Decision Theory
Decision theory provides a formal framework for making optimal decisions under uncertainty
Optimal Policy specifies which action to take for each possible observation to minimize risk or maximize utility
Risk Neutrality vs Risk Aversion
- Risk neutrality: Agent values expected outcomes (e.g., $50 = 0.5 \times $100)
- Risk aversion: Agent prefers certain outcomes to uncertain ones with same expected value
- Risk preference: Agent prefers uncertainty (gambling) over certainty
Decision Rules for Classification
Zero-One loss: Penalizes misclassification with a unit cost
- $l_{01}(y, \hat y) = I{y \ne \hat y}$
- Optimal policy minimizes risk by choosing the most probable class:
- $R(y | x) = P(y \ne \hat y | x) = 1 - P(y = \hat y | x)$
- $\pi(x) = \arg \max P(y | x)$
Cost-Sensitive Classification
- Different error types have different consequences
- False Positive (Type I error): Predict positive when truth is negative
- False Negative (Type II error): Predict negative when truth is positive
- Different costs can be assigned: $l_{01} \neq c \times l_{10}$
- Choose label 1 if the expected cost is lower:
- $p(y=0|x) \times l_{01} < p(y=1|x) \times c \times l_{10}$
- The cost ratio c shifts the decision boundary
- Different error types have different consequences
Rejection Option (Abstention)
- Sometimes it's better to abstain from making a decision
- Three possible actions: predict 0, predict 1, or reject
- Cost parameters:
- $\lambda_e$: Cost of making an error
- $\lambda_r$: Cost of rejection/abstention
- No decision is made when model confidence is below threshold:
- Abstain when $\max_y P(y|x) < 1 - \frac{\lambda_r}{\lambda_e}$
- This creates bands of uncertainty where expert input might be required
ROC Curves
Summarize performance across various thresholds
Confusion Matrix
- Give a threshold $\tau$
- Confusion Matrix
- Positive, Negative: Model Prediction
- True, False: Actual Labels
- TP, TN: Correct Predictions
- FP: Model predicts 1, Ground Truth is 0
- FN: Model predicts 0, Ground Truth is 1
- Ratios from Confusion Matrix
- TPR, Sensitivity, Recall
- TP / (TP + FN)
- Accuracy in positive predictions
- FPR, Type 1 Error rate
- FP / (FP + TN)
- Error in Negative Predictions
- TPR, Sensitivity, Recall
- Ratios from Confusion Matrix
ROC Curve is a plot between FPR (x-axis) and TPR (y-axis) across various thresholds
AUC is a numerical summary of ROC
Equal Error Rate is where ROC crosses -45 degree line.
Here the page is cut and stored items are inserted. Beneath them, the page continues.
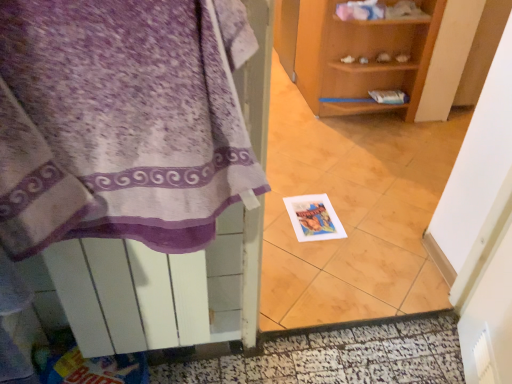 Identify the location of free space above white paper postcard at center (from a real-world perspective). (318, 213). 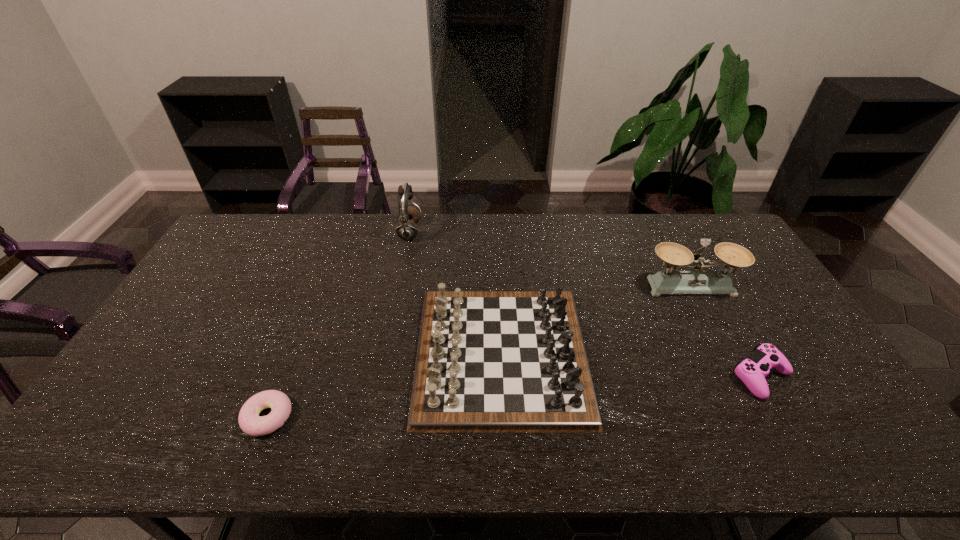 At what (x,y) coordinates should I click in order to perform the action: click on blank space at the far edge. Please return your answer as a coordinate pair (x, y). Looking at the image, I should click on (396, 225).

Where is `free region at the near edge`? free region at the near edge is located at coordinates (302, 448).

The width and height of the screenshot is (960, 540). I want to click on free space at the left edge, so click(184, 306).

Find the location of a particular element. This screenshot has width=960, height=540. vacant space at the right edge of the desktop is located at coordinates (756, 281).

Find the location of a particular element. The height and width of the screenshot is (540, 960). vacant area at the far right corner is located at coordinates (692, 236).

Identify the location of unoccupied area between the earphone and the leftmost object. This screenshot has height=540, width=960. (339, 325).

Where is `free space between the fourth object from right to left and the scale`? The width and height of the screenshot is (960, 540). free space between the fourth object from right to left and the scale is located at coordinates (550, 259).

The height and width of the screenshot is (540, 960). What are the coordinates of `free spot between the farthest object and the scale` in the screenshot? It's located at (550, 259).

Where is `empty location between the control and the fourth shortest object`? The width and height of the screenshot is (960, 540). empty location between the control and the fourth shortest object is located at coordinates (726, 331).

This screenshot has height=540, width=960. Identify the location of vacant space that's between the tallest object and the fourth shortest object. (550, 259). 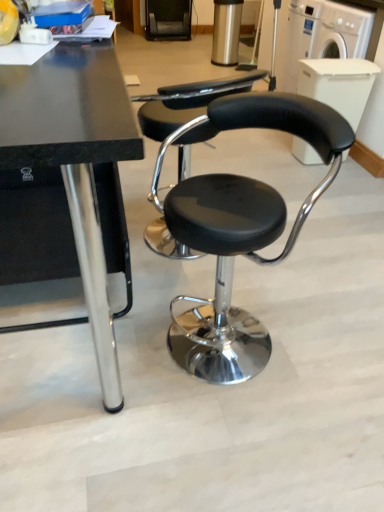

ROC Curve is insensitive to class imbalance
- FPR consists of TN in denominator
- If TN >> TP, metric becomes insensitive to FPR
Precision-Recall Curves
- The negatives are not model specific but system specific
- For a search query, retrieve 50 vs 500 items. (or tiles vs list)
- Precision
- TP / TP + FP
- Recall
- TP / TP + FN
- There is no dependency on TN
- Precision curve has distortions. Smooth it out by interpolation.
- To summarize the performance by a scalar
- Precision @ K
- Average Precision: Area under interpolated precision curve
- mAP or Mean Average Precision is mean of AP across different PR curves (say different queries)
- F-Score
- Weighted harmonic mean between precision and recall
- ${1 \over F} = {1 \over 1 + \beta^2} {1 \over P} + {\beta^2 \over 1 + \beta^2} {1 \over R}$
- Harmonic mean imposes more penalty if either precision or recall fall to a very low level
Class Imbalance
- ROC curves are not sensitive to class imbalance. Does not matter which class is defined as 1 or 0.
- PR curves are sensitive to class imbalance. Switching classes impacts performance.
- $P = {TP \over TP + FP}$
- PR-AUC is more appropriate in case class imbalance
- Multiclass problems can be treated as multiple binary classes. One class vs Rest.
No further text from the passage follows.